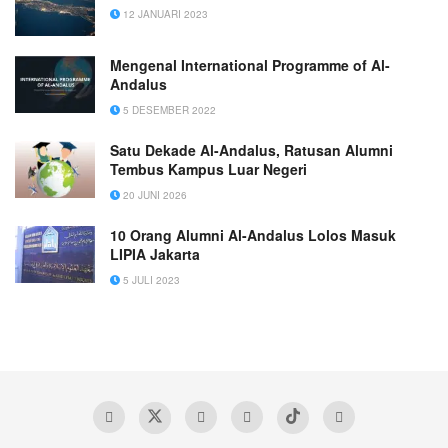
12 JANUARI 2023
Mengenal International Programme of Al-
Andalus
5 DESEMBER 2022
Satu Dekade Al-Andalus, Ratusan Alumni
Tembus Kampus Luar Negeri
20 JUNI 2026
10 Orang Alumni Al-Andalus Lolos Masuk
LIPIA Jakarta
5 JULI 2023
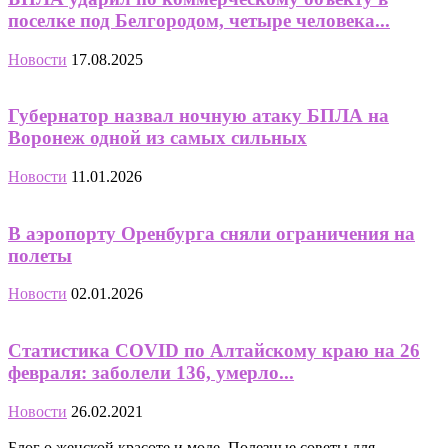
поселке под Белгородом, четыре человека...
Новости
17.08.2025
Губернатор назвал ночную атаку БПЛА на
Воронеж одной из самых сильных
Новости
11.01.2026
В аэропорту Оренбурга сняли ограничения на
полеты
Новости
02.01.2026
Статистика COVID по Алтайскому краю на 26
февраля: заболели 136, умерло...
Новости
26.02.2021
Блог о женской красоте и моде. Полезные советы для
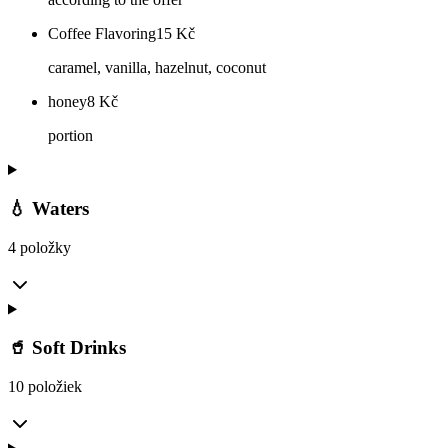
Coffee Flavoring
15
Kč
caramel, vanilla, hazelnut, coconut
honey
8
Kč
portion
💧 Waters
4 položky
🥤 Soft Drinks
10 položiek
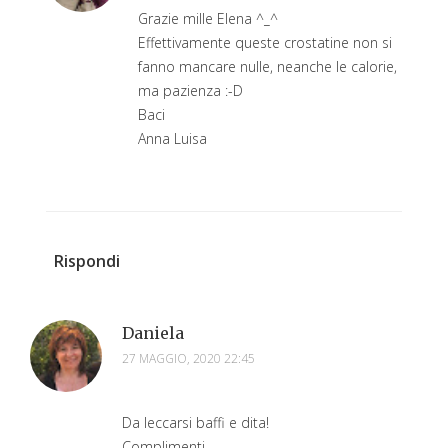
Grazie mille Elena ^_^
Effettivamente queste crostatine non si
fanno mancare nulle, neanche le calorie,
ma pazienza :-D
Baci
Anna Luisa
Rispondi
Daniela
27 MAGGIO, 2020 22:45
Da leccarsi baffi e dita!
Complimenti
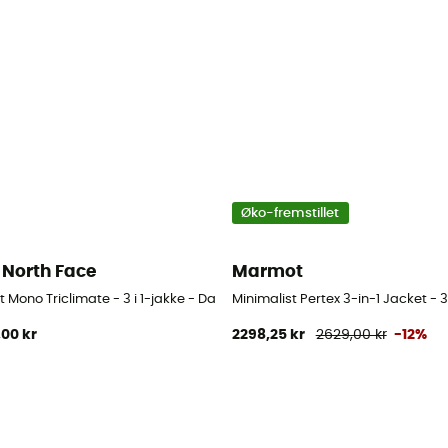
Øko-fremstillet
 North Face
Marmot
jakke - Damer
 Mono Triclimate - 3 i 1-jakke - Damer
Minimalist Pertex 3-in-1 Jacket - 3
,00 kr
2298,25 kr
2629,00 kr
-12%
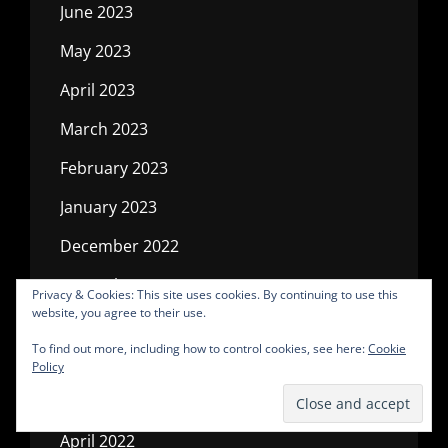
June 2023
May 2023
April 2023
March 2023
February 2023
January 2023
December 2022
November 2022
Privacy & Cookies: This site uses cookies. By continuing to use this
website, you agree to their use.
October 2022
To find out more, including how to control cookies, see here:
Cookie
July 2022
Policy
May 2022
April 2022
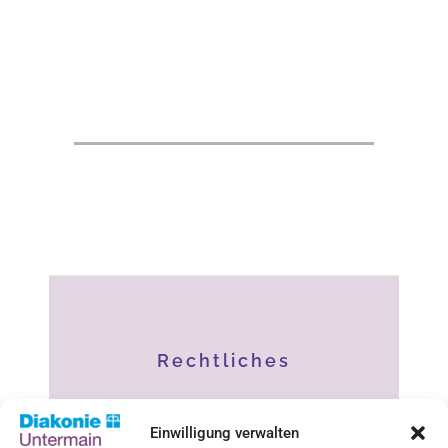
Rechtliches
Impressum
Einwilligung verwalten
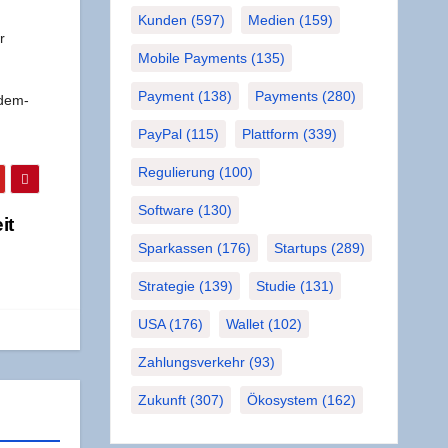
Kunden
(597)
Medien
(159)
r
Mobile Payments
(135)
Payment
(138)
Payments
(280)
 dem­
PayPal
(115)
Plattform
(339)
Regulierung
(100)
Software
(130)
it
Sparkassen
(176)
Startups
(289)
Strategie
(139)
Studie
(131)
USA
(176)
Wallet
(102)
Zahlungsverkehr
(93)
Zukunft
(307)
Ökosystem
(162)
########################################
Required action: I'd like the number of lines in the listing above that contain the string "Andalus", and only the number.

Response to the exercise: 3